Not long ago, the Tigers looked like they’d be one of the more conservative teams on challenges this season. They had the fewest challenges in the Majors in Spring Training, and they were lamenting a missed challenge in a key at-bat during their season-opening series in San Diego.
Just over a week later, they’re getting the hang of it. They challenged a couple of called strikes that turned into balls on Saturday, eventually leading to two of their six walks at the plate in their 11-6 win. Dingler’s work Sunday led directly to one strikeout and set up two other outs by turning first-pitch balls into strikes.
Dingler is 7-for-7 challenging pitches so far this season.

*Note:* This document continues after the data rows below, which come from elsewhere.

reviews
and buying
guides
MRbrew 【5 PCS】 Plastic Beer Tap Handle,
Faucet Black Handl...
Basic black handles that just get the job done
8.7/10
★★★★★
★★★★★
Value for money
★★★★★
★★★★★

At 3-for-3 entering Sunday, he was already ranked among the leading catchers in challenges in terms of net runs more than expected by a player seeing the identical pitches, despite having a relatively low rate of challenges to pitches that could “reasonably” be considered.

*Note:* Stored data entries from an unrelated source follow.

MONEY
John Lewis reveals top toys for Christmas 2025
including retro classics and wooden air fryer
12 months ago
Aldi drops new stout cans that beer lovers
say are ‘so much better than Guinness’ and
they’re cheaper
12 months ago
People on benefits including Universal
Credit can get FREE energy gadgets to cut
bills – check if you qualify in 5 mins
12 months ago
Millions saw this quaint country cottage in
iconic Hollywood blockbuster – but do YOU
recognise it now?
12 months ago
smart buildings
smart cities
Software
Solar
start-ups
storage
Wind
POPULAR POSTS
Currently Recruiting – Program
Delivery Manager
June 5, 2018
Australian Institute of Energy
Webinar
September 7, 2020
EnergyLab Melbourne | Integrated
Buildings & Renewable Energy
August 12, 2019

“I’m getting to that point where, obviously with a few games under my belt now behind the plate, I’m starting to know the zone a little bit more, especially on the corners,” Dingler said. “The corners are going to stay the same. Obviously the ones that are the toughest are the ones up and down. I’ve started to be a little bit more confident in [the zone], because we can check when we go back in the dugout. It’s mostly just trusting yourself in that situation to know the zone.”
This is the scenario manager A.J. Hinch hoped to see when he let his players get a feel for the system in Spring Training without much restriction. At the time, he said that those players who know the zone would benefit the most from the system.
“The catcher, we have the best seat in the house,” Hinch, a former catcher himself, said. “It’s right there for you. The real tough part is how these are on the margins, and they change counts, they change at-bats, they can change innings.
“You have to have confidence in the strike zone. That’s the biggest thing that we’re preaching is be confident in your strike zone, whether you’re at bat or if you’re [Dingler] or [fellow catcher Jake Rogers] behind the plate. We saw tonight where some marginal pitches went our way because we were in a good position to challenge.”
That confidence is reinforced by postgame sessions.
“We see all of it now,” Dingler said. “It’s a separate postgame scouting that we get now, and it’s big. It changes the game. We’ve seen it already. It flips counts and it flips at-bats. It’s big to know the zone.”